How to automate creating high end virtual machines on AWS for data science projects
Posted on Mon 11 September 2017 in tutorial
This is a log of my findings while trying to automate the creation of Virtual Machines on Amazon Web Services.
Last year I started my MSc in Data Science. Anyone who has been on a similar position knows that running Machine Learning algorithms is very resource intensive. You can either spend hours waiting for an algorithm to finish on a regular PC/laptop, spend about $1000 on buying a high-end PC or get a VM on the cloud providers.
Both of the latter two options have their pros and cons that may suit one's needs. I will only focus on the last option here i.e. deploying high end VM on AWS.
The simple way of creating a virtual machine is by using the provider website. AWS has a web console interface for creating resources but it can get time consuming and repetitive to use the interface for one time machines. Furthermore there's a hassle with installing the required software packages everytime (a process called configuration), getting the machine details (public DNS name, public IP etc)
I'll be using the Terraform orchestration tool to quickly set up and configure the required Virtual Machine server as fast as possible to minimize time lost on the trivial activities and maximize the value for the money paid for the server. Finally once I'll be finished with the project I can destroy the Virtual Machine as to stop getting charged for it.
Tech Stack
What will be required:
- The Terraform tool. As mentioned this is the basic tool that will be used for provisioning the Virtual Machines.
- A Unix shell. This guide can probably work with the Windows bash but I haven't tested it.
- An Amazon Web Services account.
What is Infrastructure As Code and what is Terraform?
Infrastructure as code is a new DevOps philosophy where the application infrastructure is no longer created by hand but programmatically. The benefits are numerous including but not limited to: - Speed of deployment - Version Control of Infrastructure - Engineer agnostic infrastructure (no single point of failure/no single person to bug) - Better lifetime management (automatic scale up/down, healing) - Cross-provider deployment with minimal changes
Terraform is a tool that helps in this direction. It is an open source tool developed by Hashicorp.
This tool allows you to write the final state that you wish your infrastructure to have and terraform applies those changes for you.

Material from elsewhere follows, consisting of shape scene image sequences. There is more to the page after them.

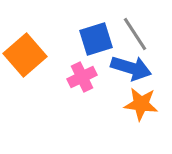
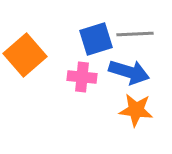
gray line: rotated 60 degrees counterclockwise
blue arrow: moved 2 px left, 4 px down
pink cross: rotated 32 degrees clockwise
orange star: moved 5 px left, 6 px down
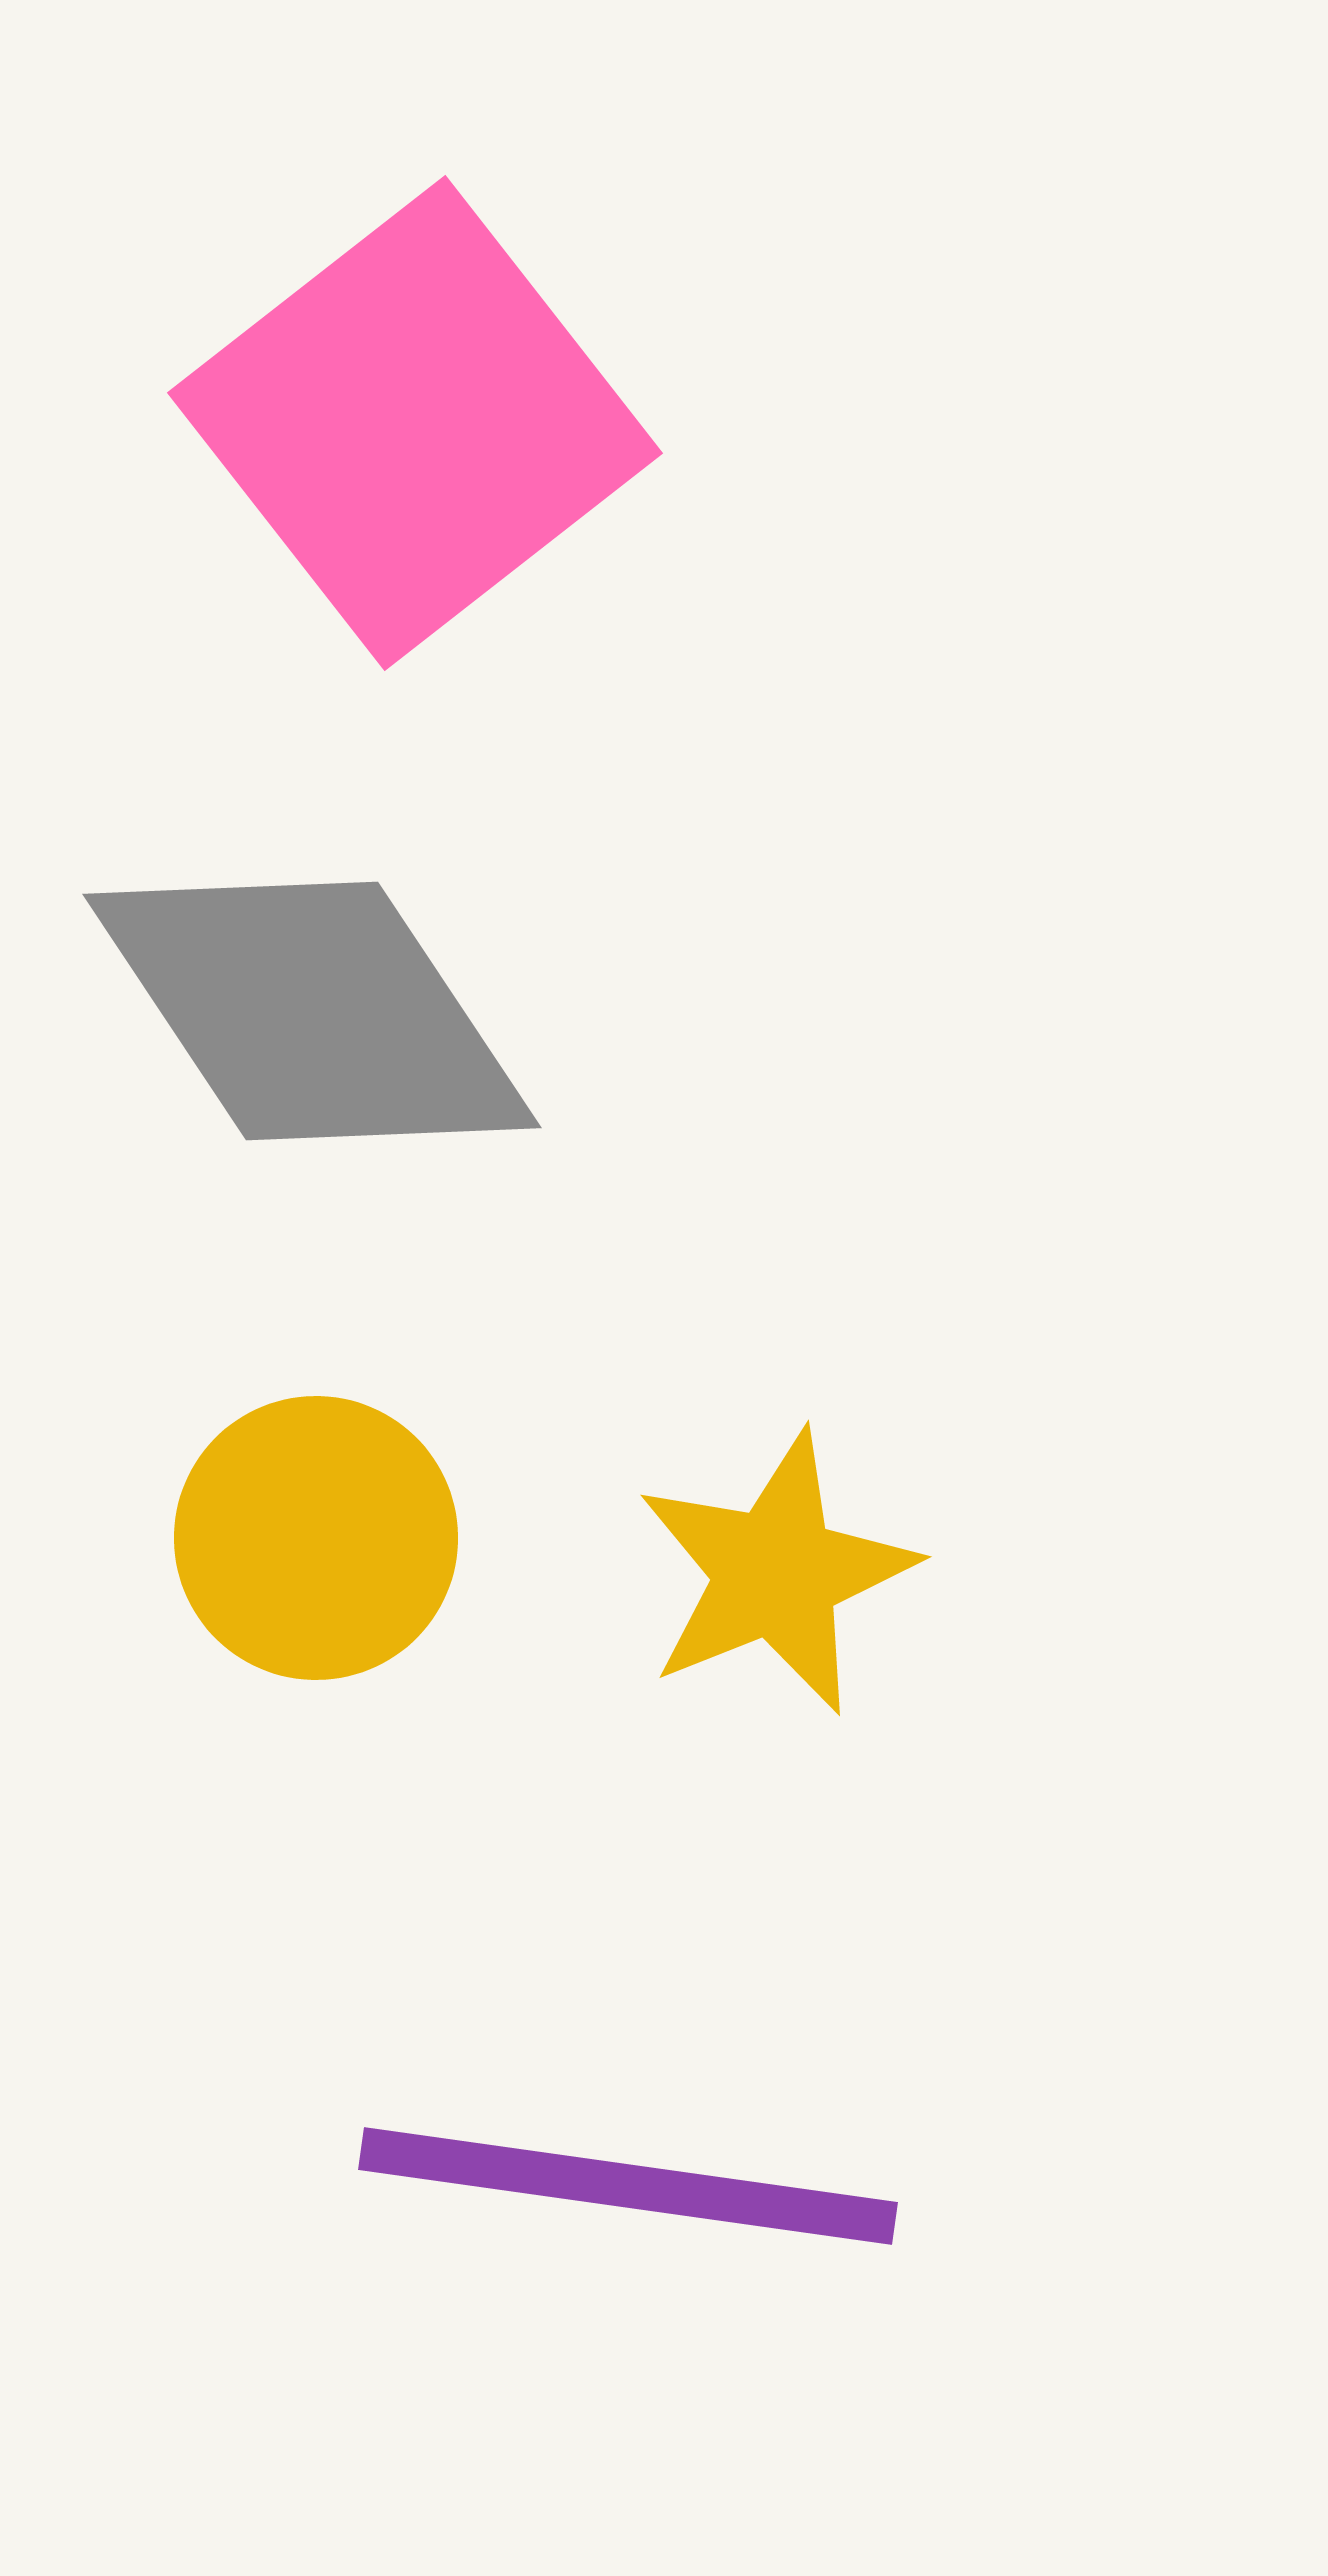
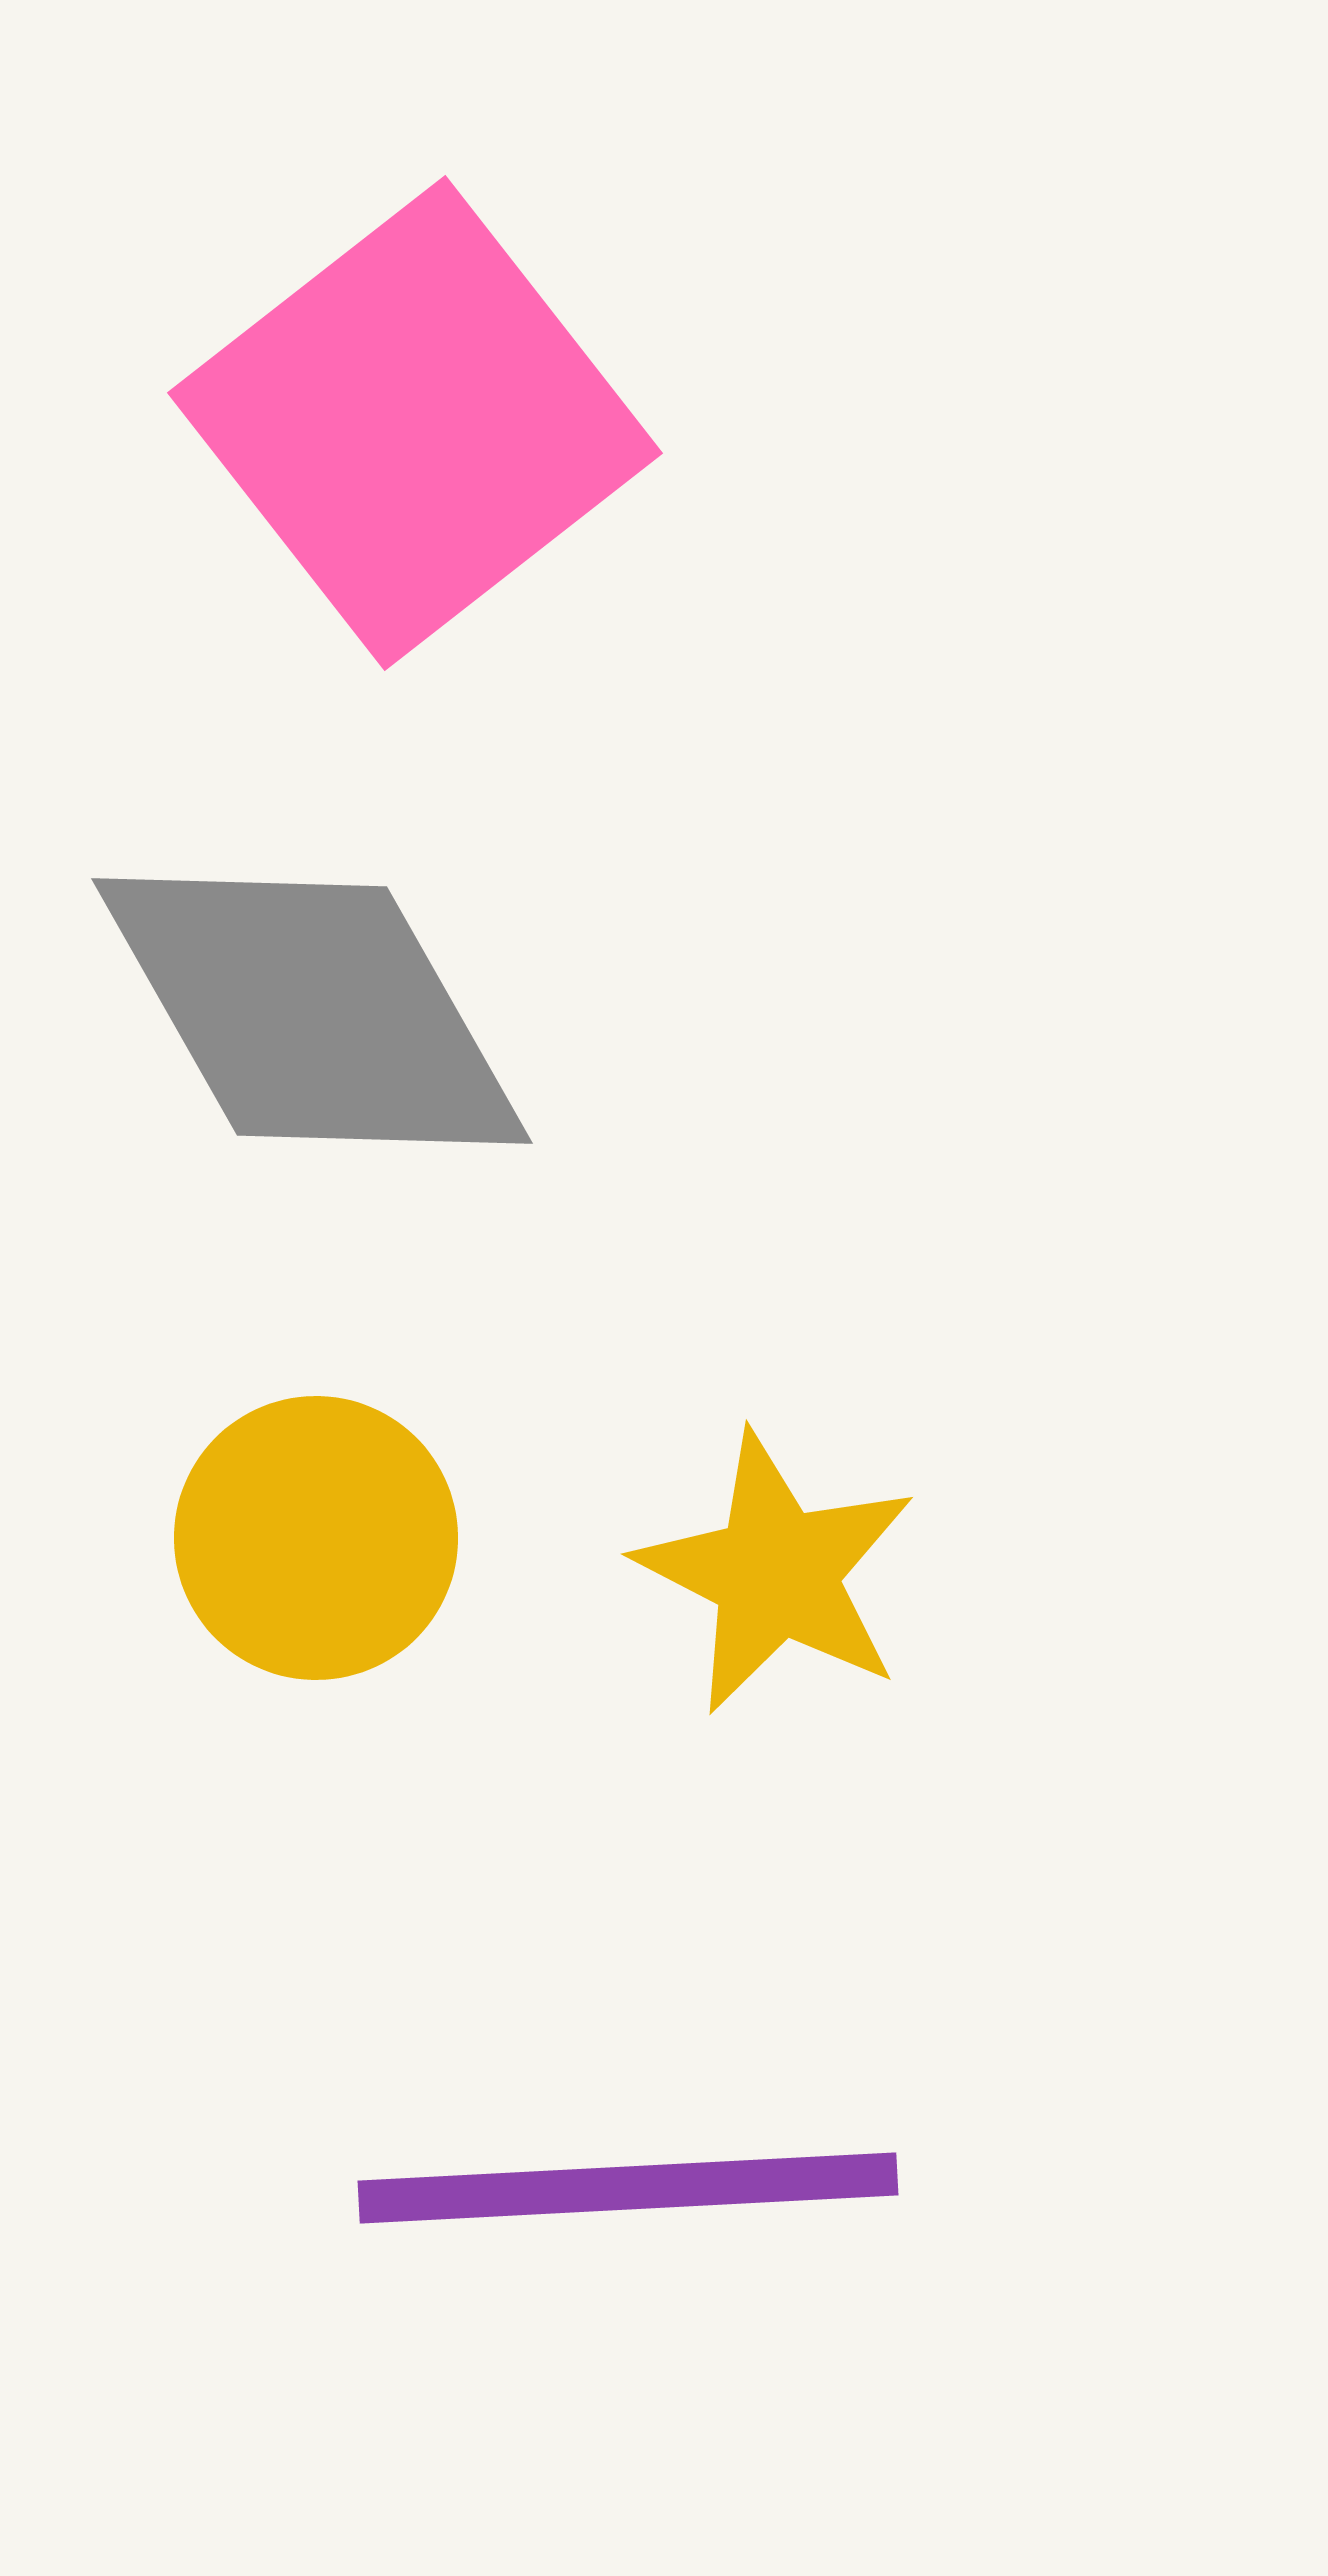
gray diamond: rotated 4 degrees clockwise
yellow star: rotated 23 degrees counterclockwise
purple line: moved 2 px down; rotated 11 degrees counterclockwise
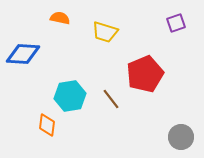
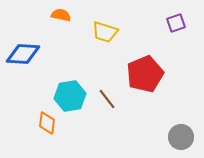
orange semicircle: moved 1 px right, 3 px up
brown line: moved 4 px left
orange diamond: moved 2 px up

You can provision VMs, create subnets, assign security groups and pretty much perform any action that any cloud provider allows.
Terraform support a wide range of providers including the big 3 ones AWS, GCP, Microsoft Azure.
Installing Terraform
Terraform is written in Go and is provided as a binary for the major OSs but can also be compiled from source code.
The binary can be downloaded from the Terraform site and does not require any installation. We just need to set it to the path variable (for Linux/macOS instructionscan be found here and for Windows here) so that it is accessible from our system in any path.
After we have this has finished we can confirm that it is ready to be used by running the terraform command and we should get something like the following:
$ terraform
Usage: terraform [--version] [--help] <command> [args]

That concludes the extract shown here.